If recent baseball history has taught us anything, it’s that you can never, under any circumstance, rule any team out. There’s always a surprise team lurking, just waiting to go from worst-to-first. Last year everybody counted the A’s and Orioles among the dead before the season even started and by October those teams got the last laugh. The Diamondbacks followed a similar script in 2011, improving by 29 wins to jump on top of the NL West after finishing in the cellar the year before.
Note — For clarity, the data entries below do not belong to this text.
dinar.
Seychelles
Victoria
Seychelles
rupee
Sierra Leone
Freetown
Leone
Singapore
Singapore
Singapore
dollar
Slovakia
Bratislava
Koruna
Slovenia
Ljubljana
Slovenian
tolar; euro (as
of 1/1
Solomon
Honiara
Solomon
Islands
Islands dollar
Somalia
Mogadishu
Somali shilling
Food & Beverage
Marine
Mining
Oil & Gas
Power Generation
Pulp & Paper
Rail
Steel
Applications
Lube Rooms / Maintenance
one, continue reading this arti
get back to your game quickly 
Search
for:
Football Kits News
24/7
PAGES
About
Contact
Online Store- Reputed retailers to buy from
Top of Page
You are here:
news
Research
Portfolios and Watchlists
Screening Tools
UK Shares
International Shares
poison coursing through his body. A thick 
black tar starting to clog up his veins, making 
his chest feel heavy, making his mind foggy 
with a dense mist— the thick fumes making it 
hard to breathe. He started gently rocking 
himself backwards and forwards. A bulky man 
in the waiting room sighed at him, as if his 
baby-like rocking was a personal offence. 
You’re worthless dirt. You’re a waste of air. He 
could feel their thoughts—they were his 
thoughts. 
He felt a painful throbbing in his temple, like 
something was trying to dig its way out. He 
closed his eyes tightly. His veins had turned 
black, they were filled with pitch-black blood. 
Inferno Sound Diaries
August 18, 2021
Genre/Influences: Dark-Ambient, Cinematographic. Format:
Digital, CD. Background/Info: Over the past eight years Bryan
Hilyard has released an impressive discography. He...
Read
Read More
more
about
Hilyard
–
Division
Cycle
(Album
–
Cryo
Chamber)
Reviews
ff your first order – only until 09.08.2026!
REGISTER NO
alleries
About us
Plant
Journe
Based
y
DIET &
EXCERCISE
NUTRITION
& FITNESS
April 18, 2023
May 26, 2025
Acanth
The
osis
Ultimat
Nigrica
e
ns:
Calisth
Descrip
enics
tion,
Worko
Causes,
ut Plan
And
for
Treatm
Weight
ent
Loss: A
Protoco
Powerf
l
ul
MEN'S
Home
These kind of quick turnarounds are happening more and more often and they seem to be coming from further and further out of left field. Everybody and their mother was picking the A’s to finish near the bottom of not only the AL West but baseball. But some savvy front office moves, some progression from the young players, some big years from rookies, and a few star turns later and the A’s were rocking their way to an AL West title on the final day of the season. Could this worst-to-first team come from out west again? Could the Rockies actually be flying under the radar?
They certainly fit the first part of the profile after finishing 64-98 a year ago. Colorado’s 2012 season was the worst in franchise history. It was one wrought with scary injuries to key players, disjointed pitching, and lackluster management, but 2013 may be different. Here’s a few of reasons that Blake Street may be home to baseball biggest surprise party:
1. Troy Tulowitzki is back
The miseries for Colorado began all the way back in second game of the season a year ago when shortstop Troy Tulowitzki came up lame turning a double play. He was diagnosed with a left groin strain, one that would eventually require surgery to remove scar tissue in the area. That caused the talented shortstop to sit out more than 100 games as he recovered and it forced the Rockies into using far less appealing options at the shortstop position.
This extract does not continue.